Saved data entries
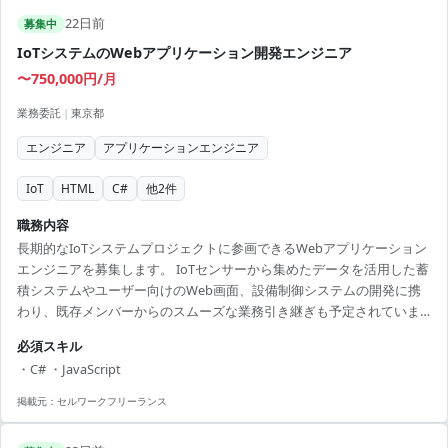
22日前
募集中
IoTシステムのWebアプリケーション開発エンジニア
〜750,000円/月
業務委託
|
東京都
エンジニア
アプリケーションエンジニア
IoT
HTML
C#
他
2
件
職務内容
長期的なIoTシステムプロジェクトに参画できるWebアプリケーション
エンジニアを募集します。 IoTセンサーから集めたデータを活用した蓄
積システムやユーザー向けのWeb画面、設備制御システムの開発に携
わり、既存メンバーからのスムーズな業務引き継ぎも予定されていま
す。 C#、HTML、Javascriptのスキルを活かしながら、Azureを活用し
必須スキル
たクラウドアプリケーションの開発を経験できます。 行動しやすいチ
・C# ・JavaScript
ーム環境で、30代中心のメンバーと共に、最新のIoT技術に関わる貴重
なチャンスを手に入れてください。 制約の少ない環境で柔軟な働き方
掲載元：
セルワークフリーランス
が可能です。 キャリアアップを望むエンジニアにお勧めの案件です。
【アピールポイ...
--
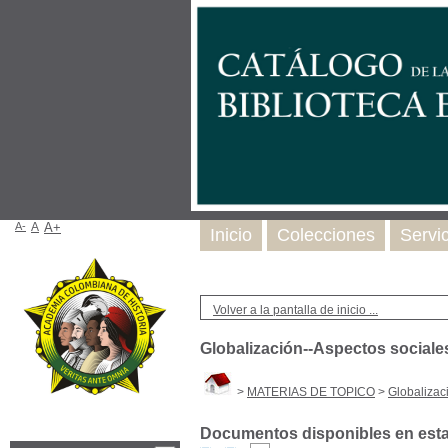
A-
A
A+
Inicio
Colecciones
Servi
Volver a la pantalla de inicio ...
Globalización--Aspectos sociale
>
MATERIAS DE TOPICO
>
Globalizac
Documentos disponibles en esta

*WORK INSTRUCTIONS*. Looking through the records, copy out every line in which the word "HTML" is found.

*FINISHED TASK*.
HTML
す。 C#、HTML、Javascriptのスキルを活かしながら、Azureを活用し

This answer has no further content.